The study shows that the location of the dwelling relative to the center structure of Hangzhou Metropolitan Area exerts a considerable influence on the travel behavior of the respondents. On average, living close to downtown Hangzhou contributes to a lower total amount of travel, a higher share of trips by bike or on foot, and lower energy use for transport. The location of the dwelling relative to the closest second‐order and third‐order center also influences travel, but not to the same extent as the location of the residence relative to the city center of Hangzhou. The geographical differences in travel behavior exist independently of residential preferences and attitudes to transport and environmental issues and can therefore not be explained by residential self‐selection. Instead, a number of rationales for travel behavior identified in the qualitative interviews showed important links in the causal mechanisms by which residential location can influence travel.

The following articles and reports based on the project have been published or have been accepted for publication:

  • Næss, P. (2011): “Residential location, travel and energy use: the case of Hangzhou Metropolitan Area." Forthcoming in Journal of Transport and Land Use, Vol. 4.

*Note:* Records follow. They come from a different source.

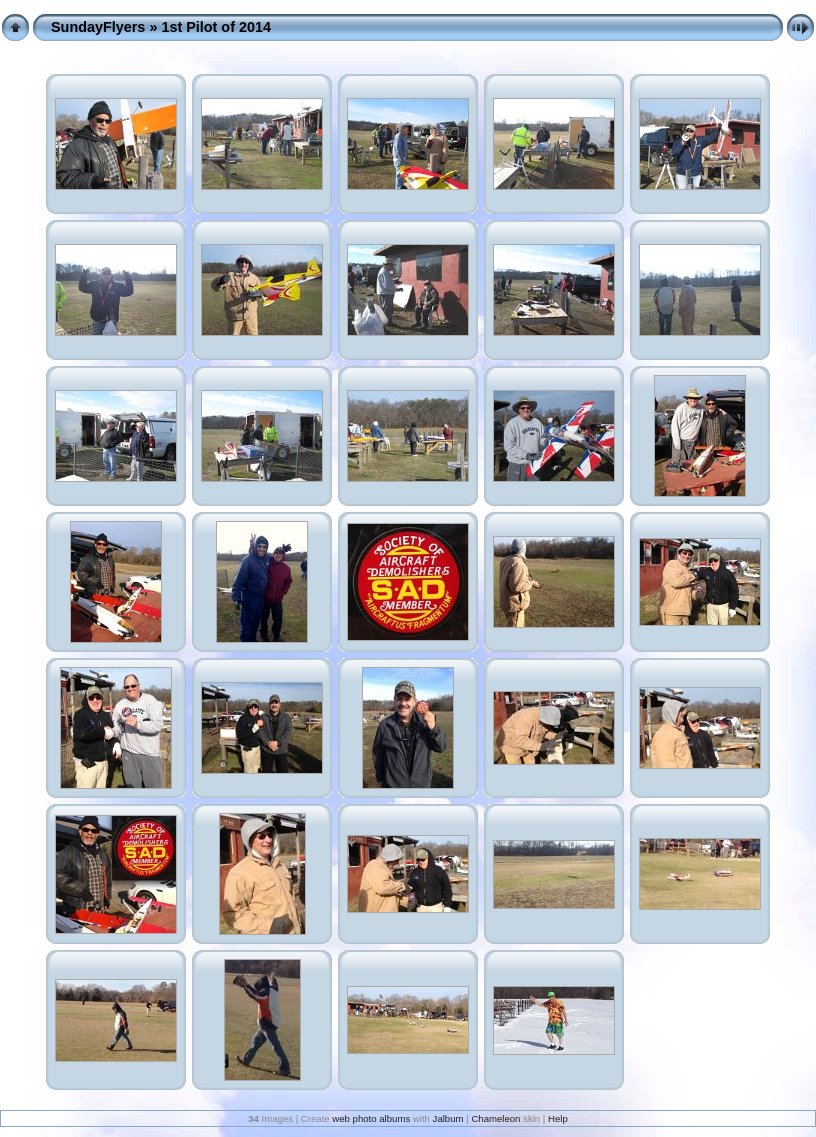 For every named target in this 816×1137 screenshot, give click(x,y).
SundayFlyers (98, 27)
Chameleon (495, 1118)
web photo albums (371, 1118)
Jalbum (448, 1118)
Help (558, 1118) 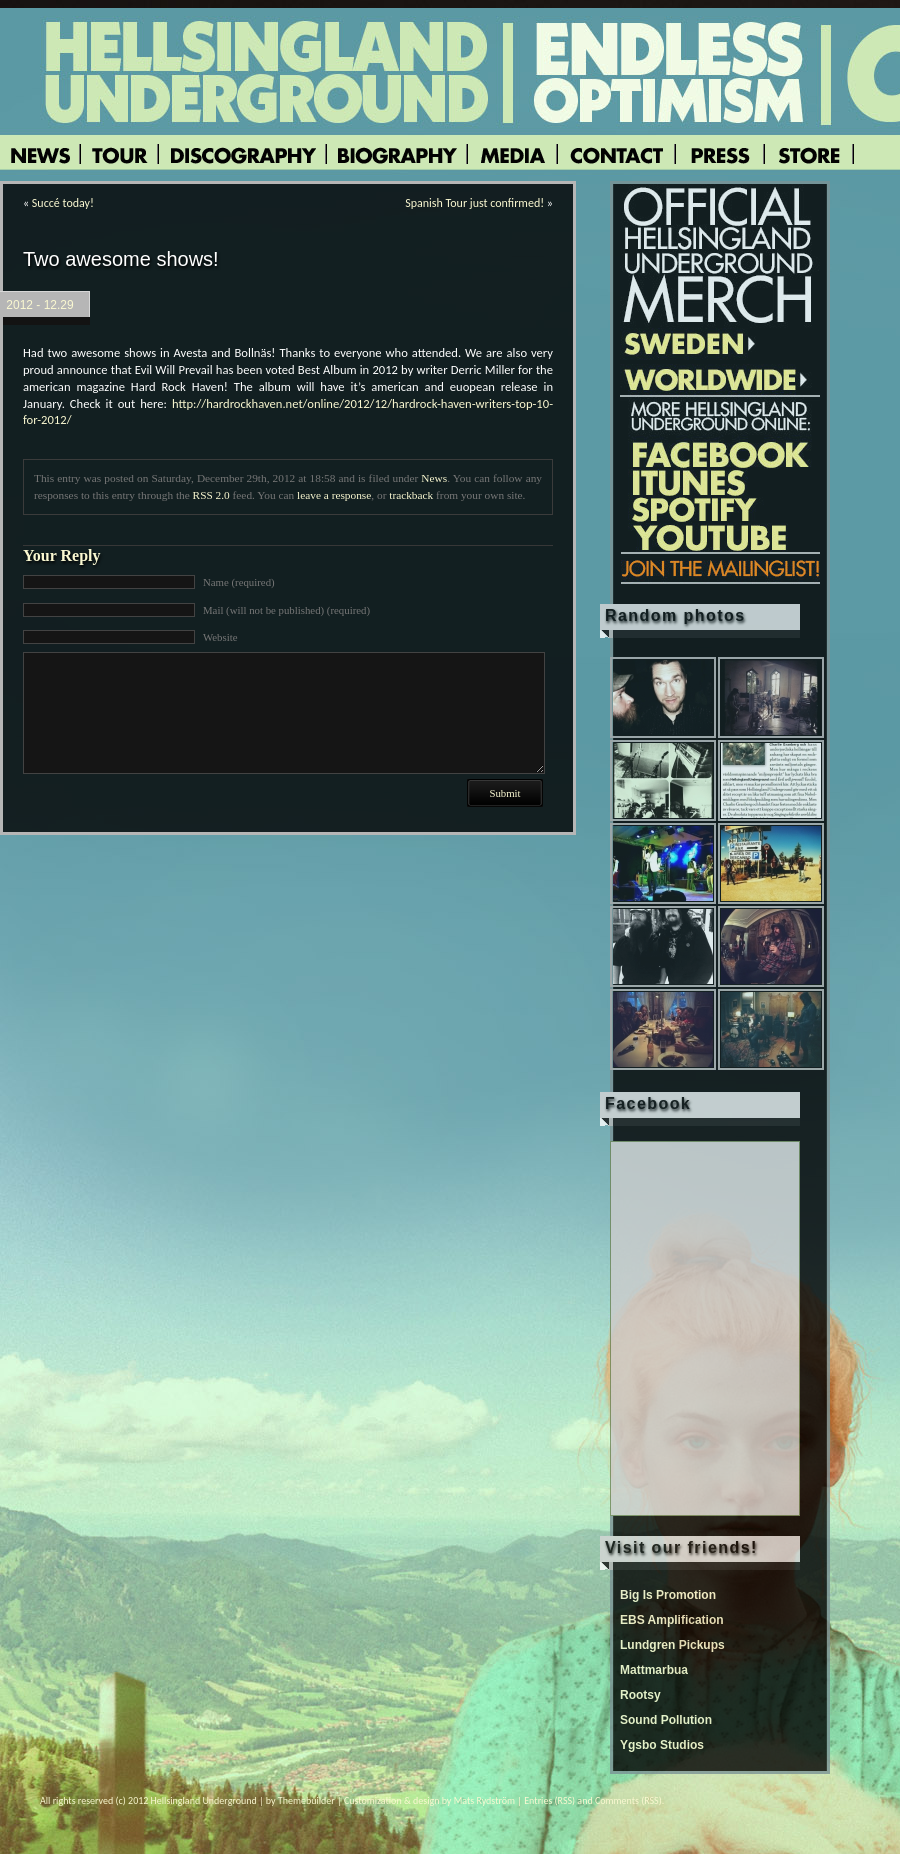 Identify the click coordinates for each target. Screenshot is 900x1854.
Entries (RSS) (549, 1800)
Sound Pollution (666, 1720)
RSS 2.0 (211, 495)
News (434, 478)
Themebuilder (306, 1800)
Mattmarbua (654, 1670)
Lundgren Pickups (672, 1645)
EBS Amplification (672, 1620)
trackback (411, 495)
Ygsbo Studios (662, 1745)
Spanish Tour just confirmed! (474, 203)
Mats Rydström (484, 1800)
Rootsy (640, 1695)
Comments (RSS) (628, 1800)
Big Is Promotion (668, 1595)
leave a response (334, 495)
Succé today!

  • Næss, P. (2009): “Residential Location, Travel Behavior, and Energy Use: Hangzhou Metropolitan Area Compared to Copenhagen." Indoor and Built Environment, Vol. 18, pp. 382‐395.
  • Næss, P. (2007): Residential Location and Travel in Hangzhou Metropolitan Area. NIBR report 2007:1. Oslo: Norwegian Institute for Urban and Regional Research. 357 pages.
  • Yan, H.; Ma, W.; Yao, Y. & Li, F. (2007): Hangzhou residential travel behavior analysis. Research report on demographic issues. Hangzhou: Zhejiang University. 78 pages.